Der britische Shop Zavvi wirbt gezielt um deutsche Kunden, wie das von uns rechts unten herausgegriffene Werbebanner zeigt.
Der Wandel der Wertvorstellung
Früher war es einfach: Als ich zu Zeiten des Super Nintendos meine Spiele kaufte, war eigentlich ziemlich klar, was mich neue Spiele kosten würden. Natürlich gab es auch damals schon unterschiedliche Preise für unterschiedliche Spiele, bei unterschiedlichen Händlern oder zu unterschiedlichen Zeitpunkten. Aber das hielt sich alles in Grenzen. Wer ein neues Spiel kaufen wollte, zahlte halt den Preis dafür. Und wer als Schüler (zu dieser Zeit waren erwachsene Videospieler eher selten…) genau auf sein Taschengeld schauen musste, konnte sich durch das Kaufen und Verkaufen gebrauchter Spiele selbst etwas dabei unterstützen, aber ein neues Spiel hatte halt seinen Preis. Diese relative Preisstabilität festigte auch unsere Vorstellung davon, was ein Spiel eigentlich wert ist.
Auch heute existiert noch eine solche Preisvorstellung, die allgemein bei etwa 50 Euro liegt. Dabei variiert die genaue Zahl (die es eigentlich gar nicht gibt) vielleicht noch ein bisschen zwischen den verschiedenen Systemen, aber irgendwo im Hinterkopf haben wir eine solche Zahl, die uns sagt: „Das kostet ein Spiel. Weniger ist günstig, mehr ist teuer.“ Wer an dieser Stelle schon protestiert und bestreitet, einen solchen Richtwert zu kennen, der ist vielleicht schon geprägt durch die zahlreichen neueren Einflüsse, die diese alte Struktur unterwandern und unsere Vorstellung vom Wert eines Spiels aufweichen.
Downloads mischen den Markt auf
Das Aufkommen von (legal) herunterladbaren Spielen hat nicht nur in einer Hinsicht dafür gesorgt, dass die gesamte Preisgestaltung von Spielen neu hinterfragt wurde.

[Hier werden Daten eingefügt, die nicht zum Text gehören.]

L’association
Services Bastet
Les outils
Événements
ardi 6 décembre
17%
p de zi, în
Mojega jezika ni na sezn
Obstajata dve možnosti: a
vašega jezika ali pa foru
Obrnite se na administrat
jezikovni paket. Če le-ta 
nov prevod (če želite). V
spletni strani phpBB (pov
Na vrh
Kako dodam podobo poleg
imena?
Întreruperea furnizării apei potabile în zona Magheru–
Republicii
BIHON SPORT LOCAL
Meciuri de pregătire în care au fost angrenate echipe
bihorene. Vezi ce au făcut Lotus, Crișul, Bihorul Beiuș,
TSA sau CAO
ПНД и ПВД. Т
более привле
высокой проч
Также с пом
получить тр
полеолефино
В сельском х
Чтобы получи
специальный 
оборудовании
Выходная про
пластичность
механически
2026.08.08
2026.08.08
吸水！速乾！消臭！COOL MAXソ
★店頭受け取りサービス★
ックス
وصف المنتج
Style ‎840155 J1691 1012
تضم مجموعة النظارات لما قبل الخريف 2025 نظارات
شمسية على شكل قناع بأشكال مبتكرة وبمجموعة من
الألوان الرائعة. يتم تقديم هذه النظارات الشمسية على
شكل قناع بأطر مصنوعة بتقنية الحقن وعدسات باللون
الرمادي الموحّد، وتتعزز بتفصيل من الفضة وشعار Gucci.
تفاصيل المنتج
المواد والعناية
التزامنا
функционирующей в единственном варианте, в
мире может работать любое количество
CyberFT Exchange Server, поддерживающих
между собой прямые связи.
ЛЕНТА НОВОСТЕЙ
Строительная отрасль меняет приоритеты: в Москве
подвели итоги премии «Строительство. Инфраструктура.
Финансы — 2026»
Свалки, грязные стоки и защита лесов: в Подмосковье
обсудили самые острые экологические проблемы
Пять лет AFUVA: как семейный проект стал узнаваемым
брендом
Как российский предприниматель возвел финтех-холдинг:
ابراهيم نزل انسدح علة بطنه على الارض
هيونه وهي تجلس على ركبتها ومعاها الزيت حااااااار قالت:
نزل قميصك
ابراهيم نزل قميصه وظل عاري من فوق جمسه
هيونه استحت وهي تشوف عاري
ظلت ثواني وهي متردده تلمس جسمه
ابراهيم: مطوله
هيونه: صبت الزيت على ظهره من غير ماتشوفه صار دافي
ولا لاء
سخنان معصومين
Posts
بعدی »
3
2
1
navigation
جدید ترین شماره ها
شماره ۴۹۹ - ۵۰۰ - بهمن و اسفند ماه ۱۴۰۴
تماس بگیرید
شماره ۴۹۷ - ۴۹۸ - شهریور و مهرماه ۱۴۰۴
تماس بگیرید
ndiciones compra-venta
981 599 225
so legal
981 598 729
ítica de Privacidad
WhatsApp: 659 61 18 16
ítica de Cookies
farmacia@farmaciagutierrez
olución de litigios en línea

Der Grund dafür ist klar: Die Hersteller der Spiele sparen im Vergleich zum klassischen Verkauf auf Datenträgern direkt Geld. Datenträger müssen nicht hergestellt und bespielt werden, Anleitungen und Verpackungen müssen nicht produziert und zusammengefügt werden. Es gibt keine Kosten für Lagerung und Transport der fertigen Spiele. Man kann nicht zu viele oder zu wenige Exemplare anfertigen. Und der große Anteil der Einnahmen, den der Einzelhandel behalten möchte, fällt in der Regel auch weg. All das führt beim Konsumenten (also beim Spieler) dazu, dass er für die digitale Version eines Spiels eher weniger zahlen möchte als für ein Spiel, bei dem er etwas in der Hand halten kann. Ob es das Bewusstsein ist, dass der Hersteller beim Download Geld spart oder die höhere Wertschätzung einer schönen Verpackung im Regal – die meisten Spieler lassen sich nur durch günstige Angebote vom Download überzeugen.

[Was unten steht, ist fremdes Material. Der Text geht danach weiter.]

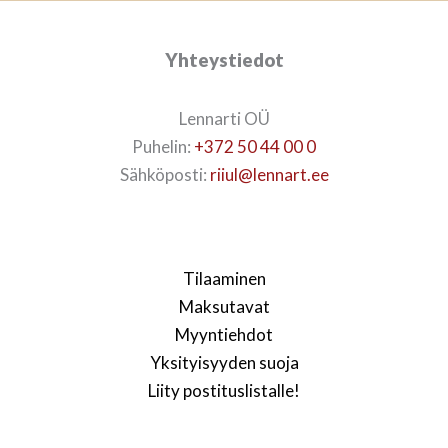
Yhteystiedot
Lennarti OÜ
Puhelin:
+372 50 44 00 0
Sähköposti:
riiul@lennart.ee
Tilaaminen
Maksutavat
Myyntiehdot
Yksityisyyden suoja
Liity postituslistalle!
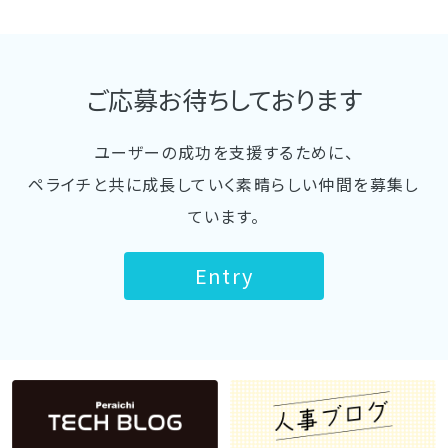
ご応募お待ちしております
ユーザーの成功を支援するために、
ペライチと共に成長していく素晴らしい仲間を募集し
ています。
Entry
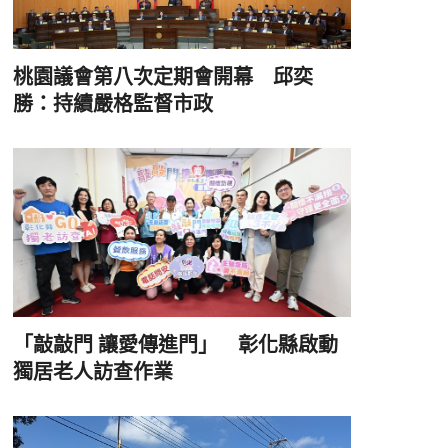
桃園議會第八次定期會開幕 邱奕
勝：持續嚴格監督市政
「敲敲門 讓愛傳進門」 彰化縣啟動
獨居老人訪查作業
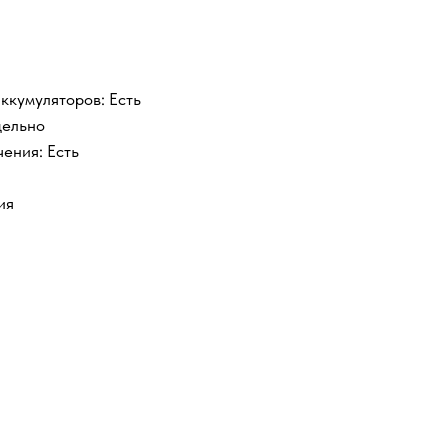
ккумуляторов: Есть
дельно
ения: Есть
ия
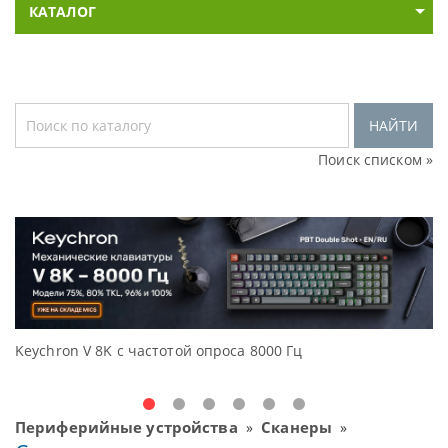
КАТАЛОГ
НАЙТИ
Поиск списком »
Keychron V 8K с частотой опроса 8000 Гц
Д
O
Периферийные устройства
Сканеры
»
»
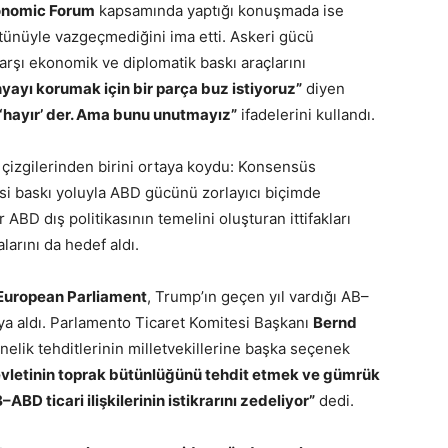
onomic Forum
kapsamında yaptığı konuşmada ise
tünüyle vazgeçmediğini ima etti. Askeri gücü
arşı ekonomik ve diplomatik baskı araçlarını
yayı korumak için bir parça buz istiyoruz”
diyen
e ‘hayır’ der. Ama bunu unutmayız”
ifadelerini kullandı.
çizgilerinden birini ortaya koydu: Konsensüs
asi baskı yoluyla ABD gücünü zorlayıcı biçimde
BD dış politikasının temelini oluşturan ittifakları
larını da hedef aldı.
European Parliament
, Trump’ın geçen yıl vardığı AB–
ya aldı. Parlamento Ticaret Komitesi Başkanı
Bernd
elik tehditlerinin milletvekillerine başka seçenek
evletinin toprak bütünlüğünü tehdit etmek ve gümrük
ABD ticari ilişkilerinin istikrarını zedeliyor”
dedi.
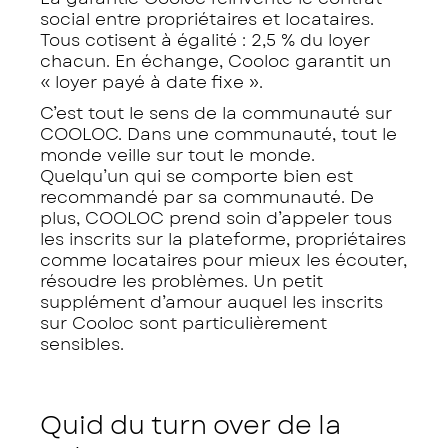
social entre propriétaires et locataires.
Tous cotisent à égalité : 2,5 % du loyer
chacun. En échange, Cooloc garantit un
« loyer payé à date fixe ».
C’est tout le sens de la communauté sur
COOLOC. Dans une communauté, tout le
monde veille sur tout le monde.
Quelqu’un qui se comporte bien est
recommandé par sa communauté. De
plus, COOLOC prend soin d’appeler tous
les inscrits sur la plateforme, propriétaires
comme locataires pour mieux les écouter,
résoudre les problèmes. Un petit
supplément d’amour auquel les inscrits
sur Cooloc sont particulièrement
sensibles.
Quid du turn over de la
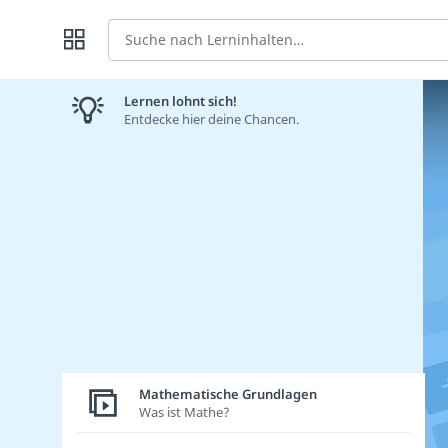
Suche
Lernen lohnt sich!
Entdecke hier deine Chancen.
Mathematische Grundlagen
Was ist Mathe?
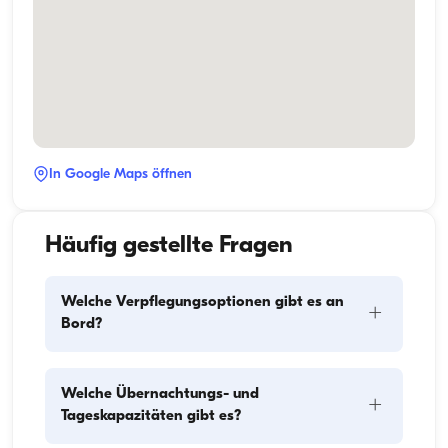
In Google Maps öffnen
Häufig gestellte Fragen
Welche Verpflegungsoptionen gibt es an
+
Bord?
Die Verpflegungsplanung an Bord besteht aus zwei 
Welche Übernachtungs- und
+
Hauptkomponenten: dem Einkauf der Vorräte und 
Tageskapazitäten gibt es?
der Zubereitung der Mahlzeiten. Die Gäste können 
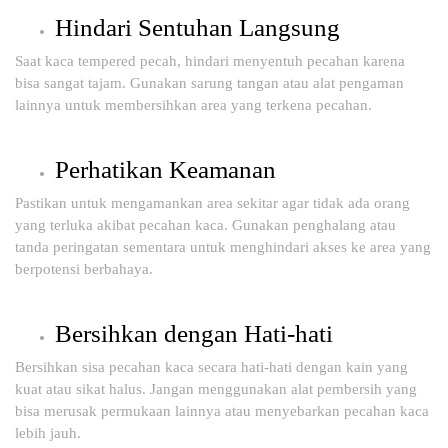
Hindari Sentuhan Langsung
Saat kaca tempered pecah, hindari menyentuh pecahan karena
bisa sangat tajam. Gunakan sarung tangan atau alat pengaman
lainnya untuk membersihkan area yang terkena pecahan.
Perhatikan Keamanan
Pastikan untuk mengamankan area sekitar agar tidak ada orang
yang terluka akibat pecahan kaca. Gunakan penghalang atau
tanda peringatan sementara untuk menghindari akses ke area yang
berpotensi berbahaya.
Bersihkan dengan Hati-hati
Bersihkan sisa pecahan kaca secara hati-hati dengan kain yang
kuat atau sikat halus. Jangan menggunakan alat pembersih yang
bisa merusak permukaan lainnya atau menyebarkan pecahan kaca
lebih jauh.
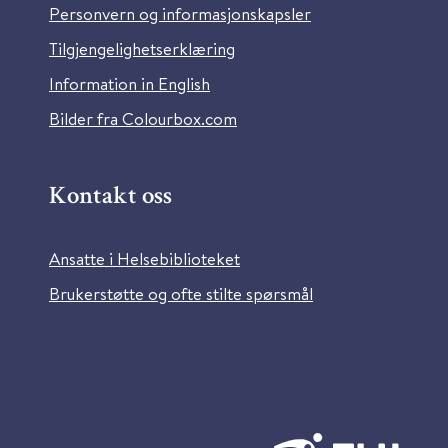
Personvern og informasjonskapsler
Tilgjengelighetserklæring
Information in English
Bilder fra Colourbox.com
Kontakt oss
Ansatte i Helsebiblioteket
Brukerstøtte og ofte stilte spørsmål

Einige gehen sogar noch weiter und entwickeln die etwas extreme Ansicht, ein paar Daten auf einem elektronischen Gerät seien nichts wert und nur Dinge, die mechanisch hergestellt werden, hätten eine Bezahlung verdient. Diese Mentalität lässt völlig außer Acht, dass der wesentliche Wert eines Videospiels (genau wie der eines Lieds, Buchs oder Films) im geistigen Eigentum liegt, also in der Kreativität und Mühe, die für die Herstellung investiert werden. Weil das leider von vielen ignoriert wird, gibt es heute einen großen Markt für Raubkopien, einhergehend mit einem erschreckend geringen Unrechtsbewusstsein. Das weiter zu vertiefen, würde an dieser Stelle zu weit führen, zeigt aber deutlich, wie stark auch der Druck auf die Industrie ist, ihre Spiele digital günstiger anzubieten. Vereinzelt wird noch versucht, Spiele im Internet zu Preisen aus dem Einzelhandel zu verkaufen. Nintendo beispielsweise versucht tapfer, damit die Vorstellung vom Wert ihrer Spiele einigermaßen konstant zu halten. Doch diese Strategie beginnt sichtbar zu bröckeln, weil auch Nintendo seit dem Release der Wii U verstärkt Sonderangebote und Rabatt-Aktionen im eshop anbietet.
Auch im eShop der Nintendo-Konsolen Nintendo 3DS und Wii U gibt es ein reichhaltiges Angebot an preisgünstigen Spielen.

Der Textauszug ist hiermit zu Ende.